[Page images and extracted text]
○ ○ ○ ○ ○
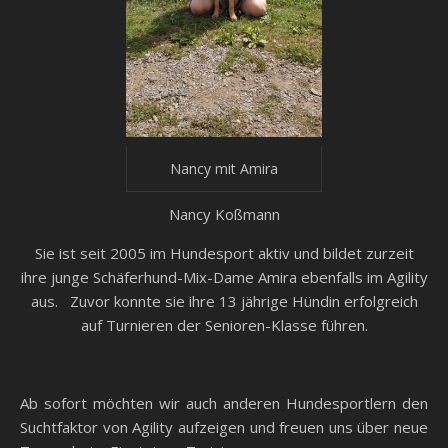
Nancy mit Amira
Nancy Koßmann
Sie ist seit 2005 im Hundesport aktiv und bildet zurzeit
ihre junge Schäferhund-Mix-Dame Amira ebenfalls im Agility
aus. Zuvor konnte sie ihre 13 jährige Hündin erfolgreich
auf Turnieren der Senioren-Klasse führen.
Ab sofort möchten wir auch anderen Hundesportlern den
Suchtfaktor von Agility aufzeigen und freuen uns über neue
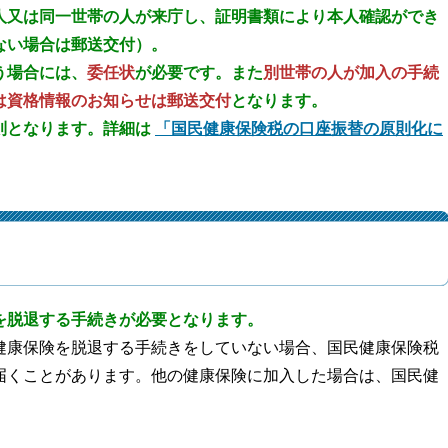
人又は同一世帯の人が来庁し、証明書類により本人確認ができ
ない場合は郵送交付）。
う場合
には、
委任状
が必要です。また
別世帯の人が加入の手続
は資格情報のお知らせは郵送交付
となります。
則となります。詳細は
「国民健康保険税の口座振替の原則化に
を脱退する手続きが必要となります。
健康保険を脱退する手続きをしていない場合、国民健康保険税
届くことがあります。他の健康保険に加入した場合は、国民健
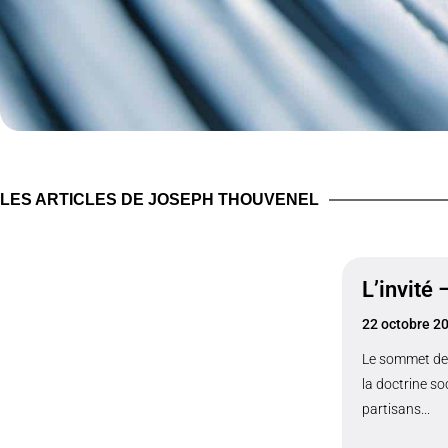
LES ARTICLES DE JOSEPH THOUVENEL
L’invité
22 octobre 2
Le sommet de 
la doctrine so
partisans...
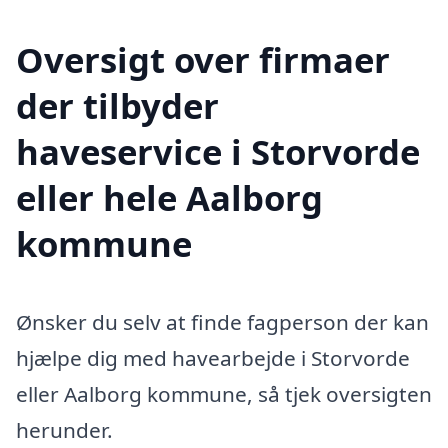
Oversigt over firmaer
der tilbyder
haveservice i Storvorde
eller hele Aalborg
kommune
Ønsker du selv at finde fagperson der kan
hjælpe dig med havearbejde i Storvorde
eller Aalborg kommune, så tjek oversigten
herunder.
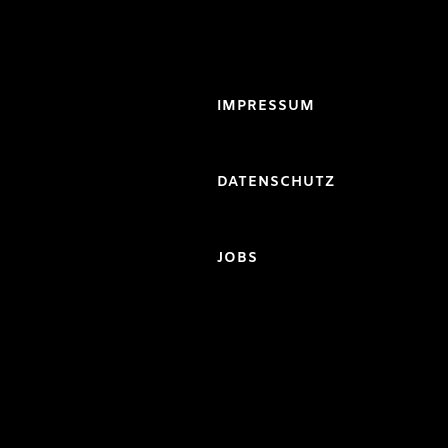
IMPRESSUM
DATENSCHUTZ
JOBS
○ ○ ○ ○ ○
- _Work instructions_:
Only the lines from the one containing "健康保険を脱退する手続きをしていない場合、国民健康保険税" through the final line of the records should be transcribed, exactly and with no pictures.

- _Answer to this task_:
健康保険を脱退する手続きをしていない場合、国民健康保険税
届くことがあります。他の健康保険に加入した場合は、国民健
LES ARTICLES DE JOSEPH THOUVENEL
L’invité
22 octobre 2
Le sommet de 
la doctrine so
partisans...
Oversigt over firmaer
der tilbyder
haveservice i Storvorde
eller hele Aalborg
kommune
Ønsker du selv at finde fagperson der kan
hjælpe dig med havearbejde i Storvorde
eller Aalborg kommune, så tjek oversigten
herunder.
IMPRESSUM
DATENSCHUTZ
JOBS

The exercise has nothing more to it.